Ces deux gares ont coûté 550 millions de francs.
- un réaménagement du métro ligne 13 "St-Denis-Porte de Paris" (400 millions de francs)
- une passerelle d’accès au dessus du canal de Saint-Denis et partant du métro ligne 13 qui a été prolongée. Le Stade de France est ainsi rejoint en 10 minutes
- des lignes de bus : Bus 256, arrêt “ avenue du Prés. Wilson 301/314 et Bus 302, arrêt Cornillon
Ces équipements desservent le Stade de France et servent la Plaine-Saint-Denis.
2 - Des atouts déjà présents
Le stade de France n’est pas le seul élément qui a permis l’essor et le renouveau de la Plaine.
De nombreux atouts étaient déjà présents et ont amené les entrepreneurs à s’installer :
- la situation aux « portes de Paris »
- la proximité de Roissy et de la Défense
- les réseaux de transport déjà implantés
- un tissu économique en pleine évolution
o des centres de recherche EDF, Rhône Poullenc, Saint Gobain et Gaz de France
o des activités de maintenance fortement développées : maintenance des matériels roulants (TGV, train, bus, métro…)
o les activités de logistiques et de stockages à plus ou moins court terme
Le secteur tertiaire était déjà représenté (administration, études, commercialisation, conception, gestion), tout comme le textile et surtout les activités audiovisuelles. De nombreuses boîtes de productions et de plateaux télévisions sont présents sur la Plaine.
On compte plus d’une vingtaine de grues sur la Plaine qui construisent les sites tertiaires de la ZAC Landy.
De nouvelles sociétés s’installent, laissant entrevoir une tertiarisation du site.
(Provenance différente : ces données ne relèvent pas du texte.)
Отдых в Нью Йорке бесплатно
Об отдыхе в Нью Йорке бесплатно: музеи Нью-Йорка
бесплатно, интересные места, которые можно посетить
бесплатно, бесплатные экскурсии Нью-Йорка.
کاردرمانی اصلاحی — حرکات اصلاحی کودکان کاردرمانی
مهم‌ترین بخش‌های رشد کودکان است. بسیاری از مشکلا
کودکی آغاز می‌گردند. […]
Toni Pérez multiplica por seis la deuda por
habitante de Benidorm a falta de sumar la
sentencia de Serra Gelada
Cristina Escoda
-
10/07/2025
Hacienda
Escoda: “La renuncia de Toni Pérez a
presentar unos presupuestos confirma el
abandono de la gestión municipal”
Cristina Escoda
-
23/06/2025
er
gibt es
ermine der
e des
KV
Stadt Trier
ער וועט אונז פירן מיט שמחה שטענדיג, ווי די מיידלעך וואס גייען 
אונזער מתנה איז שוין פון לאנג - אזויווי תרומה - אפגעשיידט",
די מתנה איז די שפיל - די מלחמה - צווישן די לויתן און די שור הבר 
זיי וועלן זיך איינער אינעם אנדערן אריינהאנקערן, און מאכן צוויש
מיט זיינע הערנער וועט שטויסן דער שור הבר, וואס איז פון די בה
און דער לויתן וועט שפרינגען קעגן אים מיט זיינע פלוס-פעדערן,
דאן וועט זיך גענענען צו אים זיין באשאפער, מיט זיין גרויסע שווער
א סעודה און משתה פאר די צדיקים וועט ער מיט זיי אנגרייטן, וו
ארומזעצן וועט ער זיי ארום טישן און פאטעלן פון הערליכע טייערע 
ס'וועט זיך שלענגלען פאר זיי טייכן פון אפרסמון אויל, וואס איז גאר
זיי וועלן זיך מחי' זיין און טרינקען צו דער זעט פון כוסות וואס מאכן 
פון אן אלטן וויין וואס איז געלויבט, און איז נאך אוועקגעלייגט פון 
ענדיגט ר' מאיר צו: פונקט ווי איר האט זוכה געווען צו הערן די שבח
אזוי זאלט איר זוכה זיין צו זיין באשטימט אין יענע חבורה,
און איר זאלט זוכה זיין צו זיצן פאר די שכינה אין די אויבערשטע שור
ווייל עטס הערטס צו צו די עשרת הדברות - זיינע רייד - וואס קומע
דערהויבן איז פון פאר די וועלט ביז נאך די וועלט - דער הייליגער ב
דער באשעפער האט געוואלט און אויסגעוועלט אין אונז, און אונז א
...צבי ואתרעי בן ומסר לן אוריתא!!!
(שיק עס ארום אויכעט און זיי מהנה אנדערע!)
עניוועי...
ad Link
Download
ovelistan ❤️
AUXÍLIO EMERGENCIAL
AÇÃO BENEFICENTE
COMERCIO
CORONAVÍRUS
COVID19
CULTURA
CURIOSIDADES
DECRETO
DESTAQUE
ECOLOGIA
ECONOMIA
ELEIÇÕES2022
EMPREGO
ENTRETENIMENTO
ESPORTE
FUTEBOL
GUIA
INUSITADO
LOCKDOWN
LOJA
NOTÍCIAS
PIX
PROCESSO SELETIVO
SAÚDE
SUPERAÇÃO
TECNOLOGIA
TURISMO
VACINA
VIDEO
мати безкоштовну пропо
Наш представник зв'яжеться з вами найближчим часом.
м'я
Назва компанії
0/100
L’immobilier de bureaux prend une réelle ampleur à la vue des entreprises qui vont s’y installer.
3 - Un pôle tertiaire émergent : un nouveau quartier d’affaires
On s’attend comme l’affirme un récent article du monde à l’émergence d’un quartier d’affaires ou encore d’une « deuxième Défense ». C’est actuellement le plus gros chantier de locaux tertiaires d’Île-de-France.
Six groupes d’immeubles de bureaux de faible hauteur, représentant 177 000 m² de bureaux, seront commercialisés à partir du second semestre 2003.
Le prix de commercialisation des bureaux visés sont deux fois inférieurs au plus haut du marché dans le centre de Paris et à la Défense.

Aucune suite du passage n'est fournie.